Have you and your spouse agreed to a divorce? How will you break the news to your kids?
Eventually, your children will know about the divorce. It’s often best to prepare children for divorce and allow them time to process what will change. Here’s some guidance about how to do that:
It’s important to talk as a family
It may benefit your children to talk to them together with your spouse. Your children still view you and your spouse as their parents and this discussion may show that you are both still there for your children.
Your children may also better understand the information if everyone hears the news at the same time. In other words, it may only hurt your children if one of them hears about the divorce from their sibling.
Discuss what will change after the divorce
Your children may not fully grasp what divorce means.

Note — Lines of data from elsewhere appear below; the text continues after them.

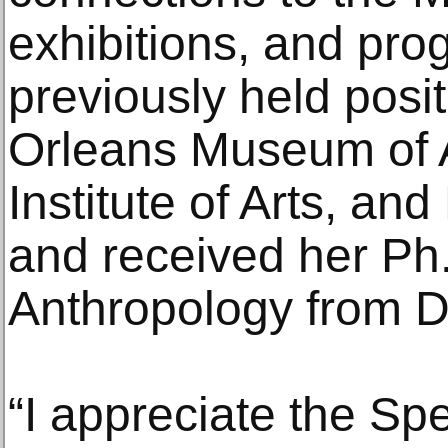
exhibitions, and pr
previously held posi
Orleans Museum of 
Institute of Arts, a
and received her Ph.
Anthropology from D
“I appreciate the S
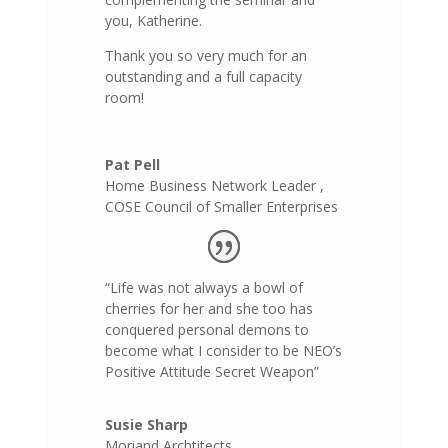
you, Katherine.
Thank you so very much for an
outstanding and a full capacity
room!
Pat Pell
Home Business Network Leader
,
COSE Council of Smaller Enterprises
“Life was not always a bowl of
cherries for her and she too has
conquered personal demons to
become what I consider to be NEO’s
Positive Attitude Secret Weapon”
Susie Sharp
Moriand Archtitects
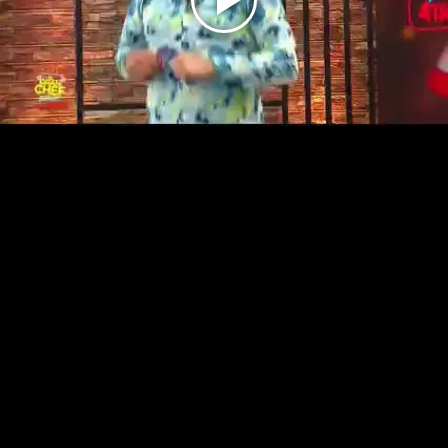
Play
Video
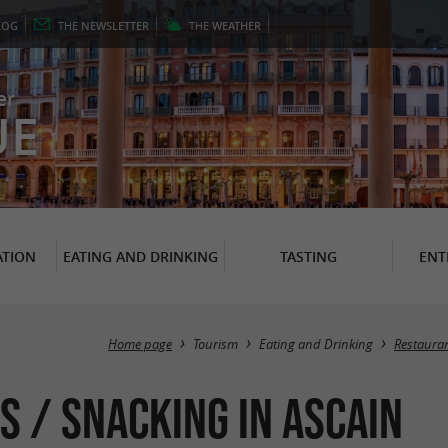
LOG
THE
NEWSLETTER
THE
WEATHER
er
UE
TION
EATING AND DRINKING
TASTING
ENT
Home page
Tourism
Eating and Drinking
Restaura
s / Snacking in Ascain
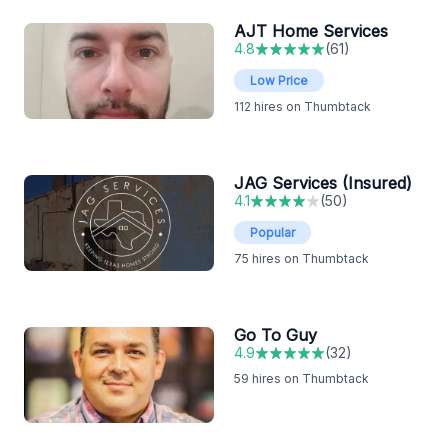
AJT Home Services
4.8
(
61
)
Low Price
112
hires on Thumbtack
JAG Services (Insured)
4.1
(
50
)
Popular
75
hires on Thumbtack
Go To Guy
4.9
(
32
)
59
hires on Thumbtack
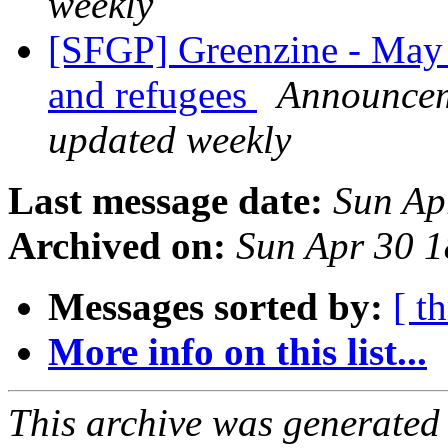
weekly
[SFGP] Greenzine - May
and refugees
Announceme
updated weekly
Last message date:
Sun Ap
Archived on:
Sun Apr 30 
Messages sorted by:
[ t
More info on this list...
This archive was generated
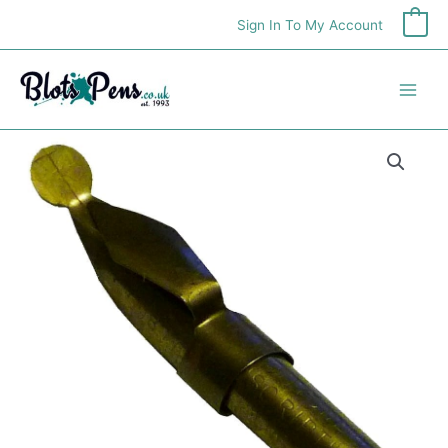
Skip
Sign In To My Account
0
to
content
William
Mitchell
Script
(Monoline)
Pens
quantity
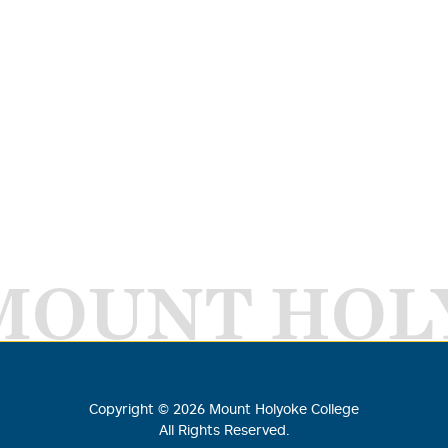
MOUNT HOL
Copyright ©
2026
Mount Holyoke College
All Rights Reserved.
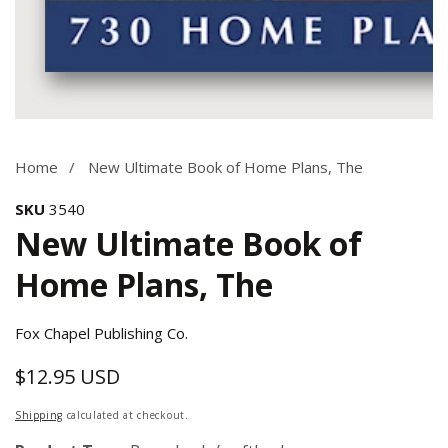
Media
gallery
Home
New Ultimate Book of Home Plans, The
SKU
3540
New Ultimate Book of
Home Plans, The
Fox Chapel Publishing Co.
$12.95 USD
Regular
price
Shipping
calculated at checkout.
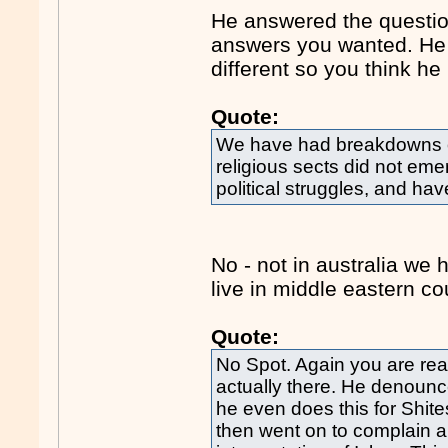
He answered the question
answers you wanted. He is
different so you think he
Quote:
We have had breakdowns of
religious sects did not eme
political struggles, and hav
No - not in australia we
live in middle eastern co
Quote:
No Spot. Again you are rea
actually there. He denoun
he even does this for Shites
then went on to complain a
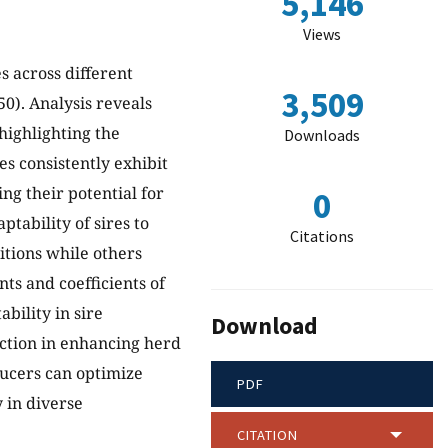
5,146
Views
s across different
3,509
0). Analysis reveals
highlighting the
Downloads
es consistently exhibit
ng their potential for
0
tability of sires to
Citations
itions while others
nts and coefficients of
bility in sire
Download
ection in enhancing herd
ducers can optimize
PDF
y in diverse
CITATION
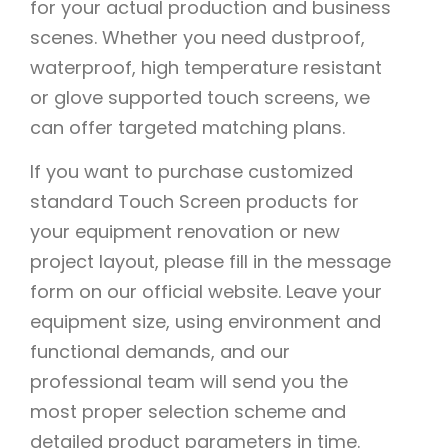
for your actual production and business
scenes. Whether you need dustproof,
waterproof, high temperature resistant
or glove supported touch screens, we
can offer targeted matching plans.
If you want to purchase customized
standard Touch Screen products for
your equipment renovation or new
project layout, please fill in the message
form on our official website. Leave your
equipment size, using environment and
functional demands, and our
professional team will send you the
most proper selection scheme and
detailed product parameters in time.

You could explain how divorce will affect their lives by talking about what will change and what will stay the same.
Perhaps you could talk about who your children will live with. Or, you may talk about how visitation will work and when they’ll see each parent. Of course, you’ll likely have to talk with your spouse about what will change after the divorce and what you should share with your children before having the talk.
Be open to your children’s questions
The best way for children to process information is by asking questions, and they’re very likely going to have quite a few about this situation. Tailor your answers to their ages (if your children are drastically different ages, it may help to talk to an older sibling again at a different time) and do your best to be honest, even if the only answer you have is, “We don’t know yet.”
Some things can’t be answered until a child custody order is made. Until then, you can try creating a non-blaming narrative. This way your children don’t hold resentment or anger toward you or your spouse.